[Stored items]
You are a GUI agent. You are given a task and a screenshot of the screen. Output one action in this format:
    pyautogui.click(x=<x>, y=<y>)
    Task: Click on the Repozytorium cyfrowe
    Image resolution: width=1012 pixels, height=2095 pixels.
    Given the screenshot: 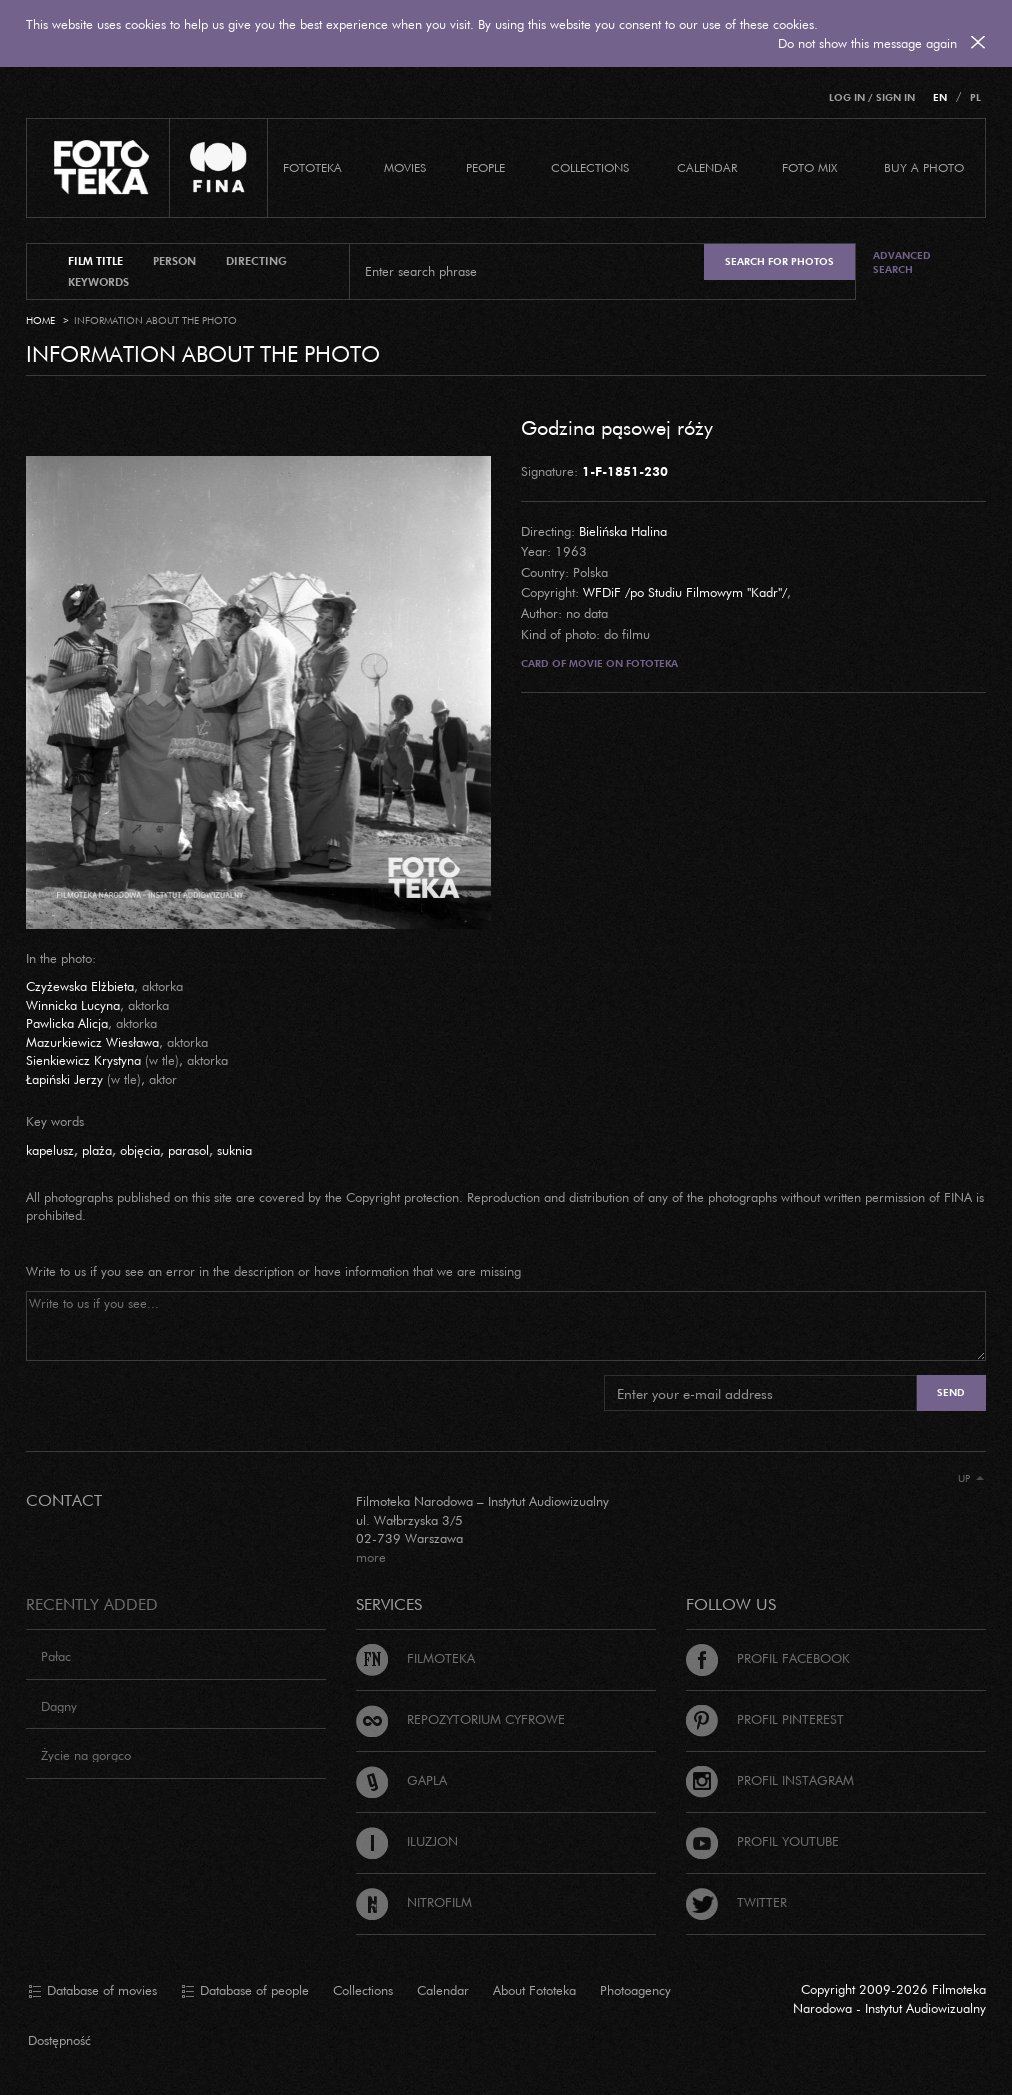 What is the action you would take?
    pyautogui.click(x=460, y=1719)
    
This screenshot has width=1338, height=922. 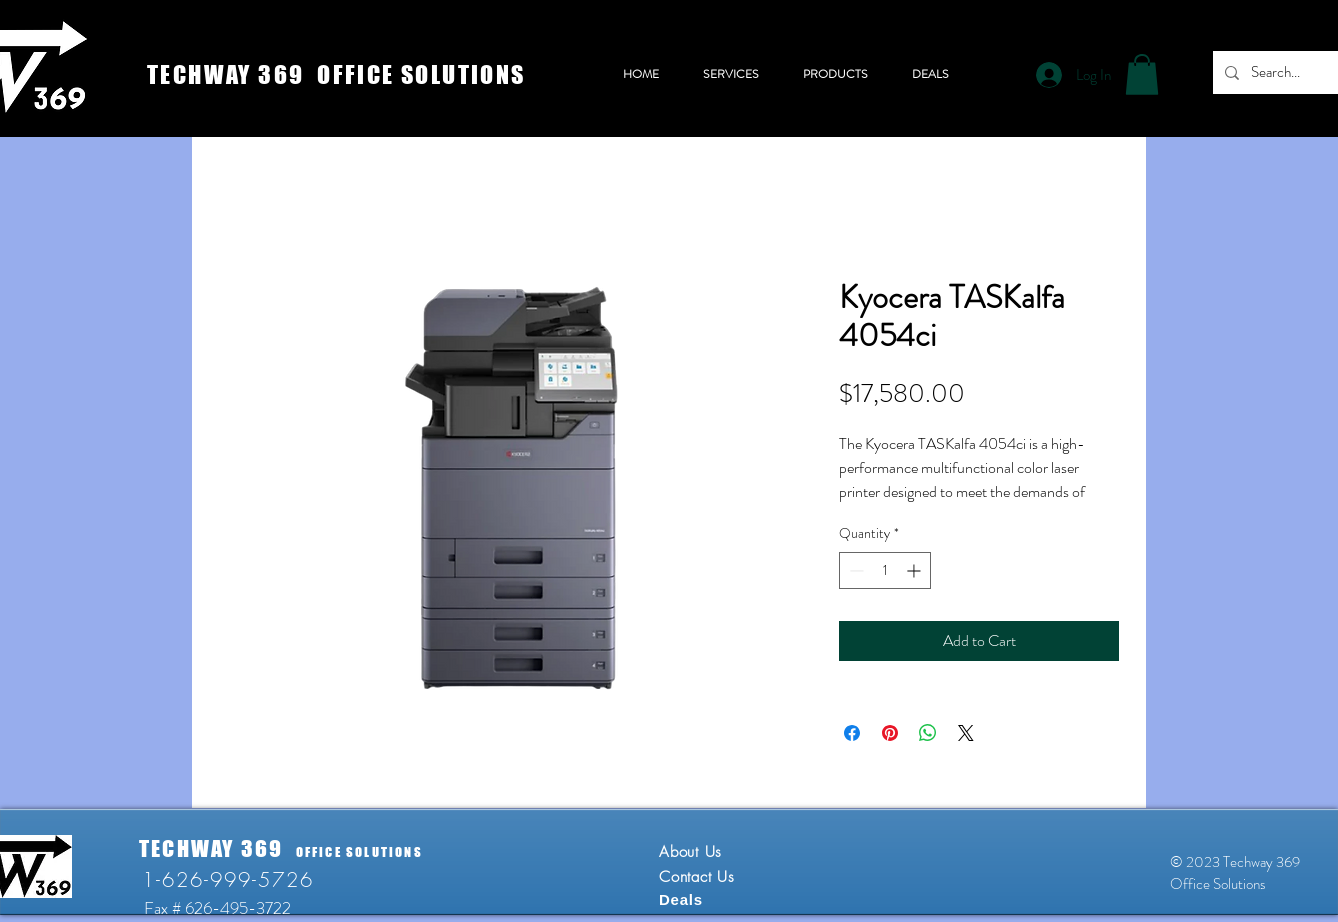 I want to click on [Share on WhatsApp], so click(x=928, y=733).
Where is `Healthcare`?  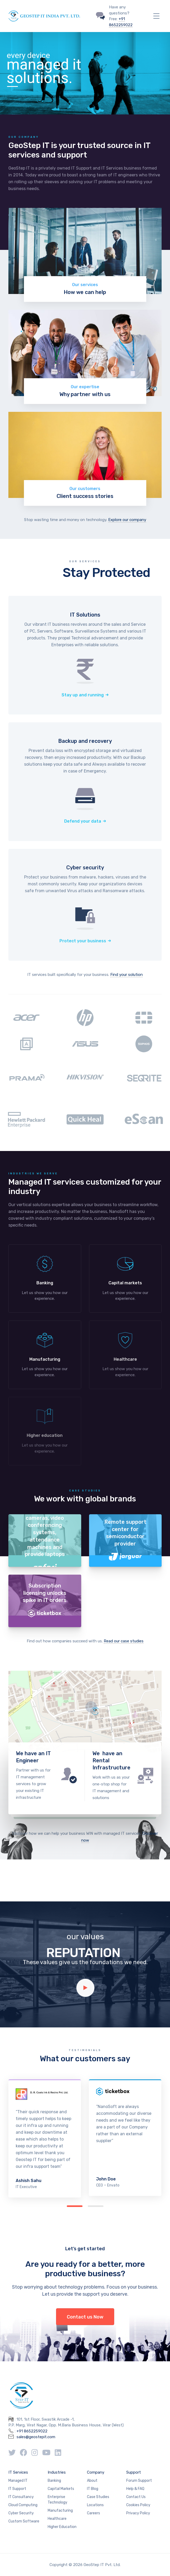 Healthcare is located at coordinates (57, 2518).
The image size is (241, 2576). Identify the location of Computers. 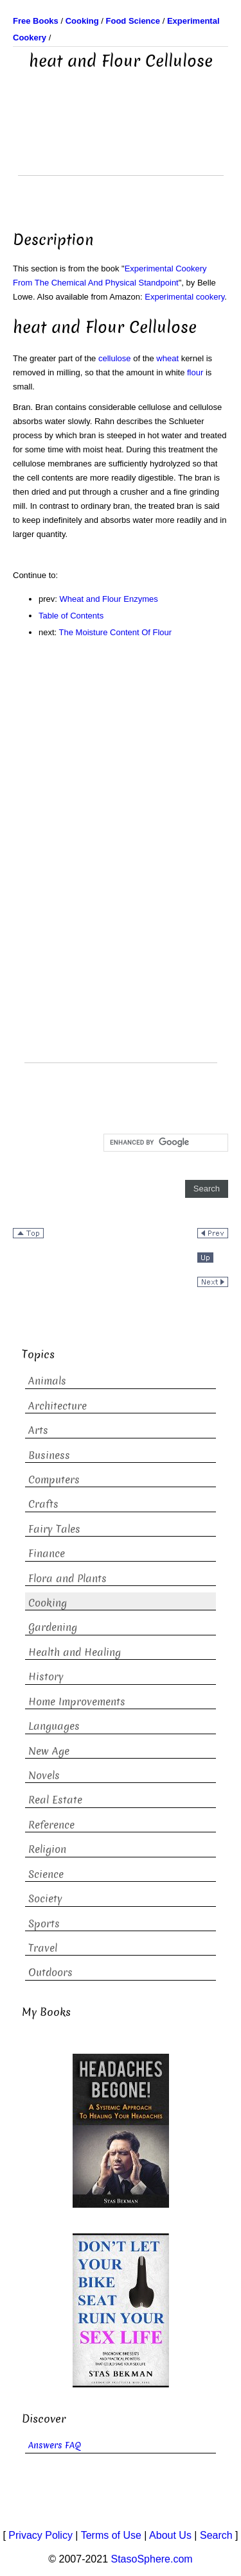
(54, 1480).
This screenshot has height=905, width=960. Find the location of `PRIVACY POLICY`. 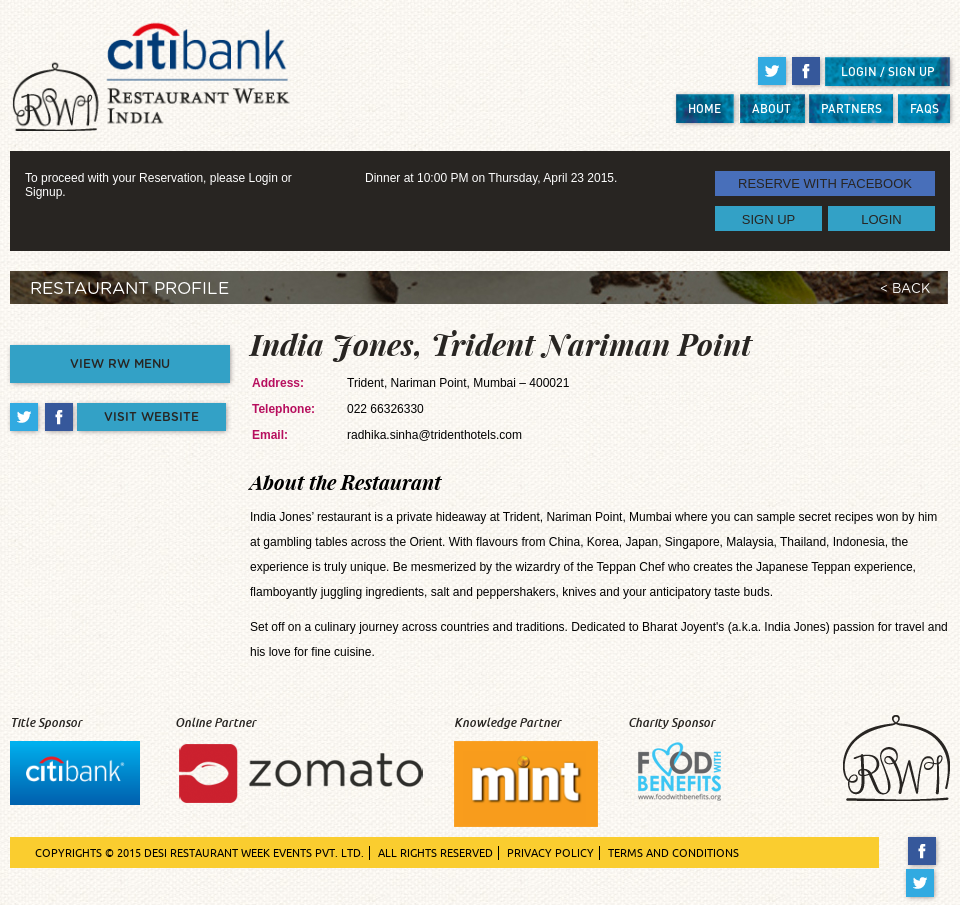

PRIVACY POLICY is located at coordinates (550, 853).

▶ _Exercise brief_:
Beginning with the line that holds "The image size", return each line through the end of the records above exactly. Do not include pictures.

▶ _Exercise result_:
The image size is (241, 2576). Identify the location of Computers. 
(54, 1480).
This screenshot has height=905, width=960. Find the location of `PRIVACY POLICY`. 

PRIVACY POLICY is located at coordinates (550, 853).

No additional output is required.